Mitigating Spurious Correlations in LLMs via Causality-Aware Post-Training
This addresses the issue of poor generalization in LLMs for users relying on robust AI systems, representing a novel method for a known bottleneck rather than an incremental improvement.
The paper tackles the problem of spurious correlations in large language models (LLMs) that cause failures on out-of-distribution samples by introducing causality-aware post-training (CAPT), which reduces biases and improves generalization. Experiments show that 3B-scale models with CAPT outperform traditional fine-tuning and larger models on in-distribution and out-of-distribution tasks using only 100 fine-tuning samples.
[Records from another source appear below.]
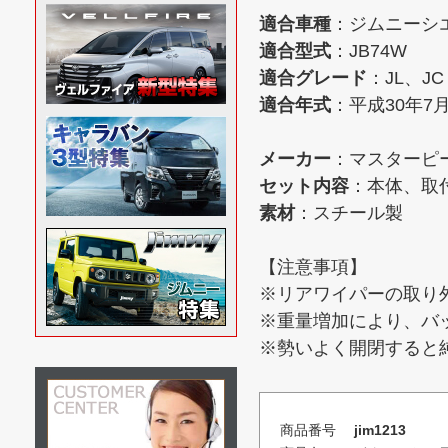
適合車種
：ジムニーシエラ
適合型式
：JB74W
適合グレード
：JL、JC
適合年式
：平成30年7
メーカー
：マスターピ
セット内容
：本体、取
素材
：スチール製
【注意事項】
※リアワイパーの取り
※重量増加により、バ
※勢いよく開閉すると
商品番号
jim1213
While large language models (LLMs) have demonstrated remarkable capabilities in language modeling, recent studies reveal that they often fail on out-of-distribution (OOD) samples due to spurious correlations acquired during pre-training. Here, we aim to mitigate such spurious correlations through causality-aware post-training (CAPT). By decomposing a biased prediction into two unbiased steps, known as \textit{event estimation} and \textit{event intervention}, we reduce LLMs' pre-training biases without incurring additional fine-tuning biases, thus enhancing the model's generalization ability. Experiments on the formal causal inference benchmark CLadder and the logical reasoning dataset PrOntoQA show that 3B-scale language models fine-tuned with CAPT can outperform both traditional SFT and larger LLMs on in-distribution (ID) and OOD tasks using only 100 ID fine-tuning samples, demonstrating the effectiveness and sample efficiency of CAPT.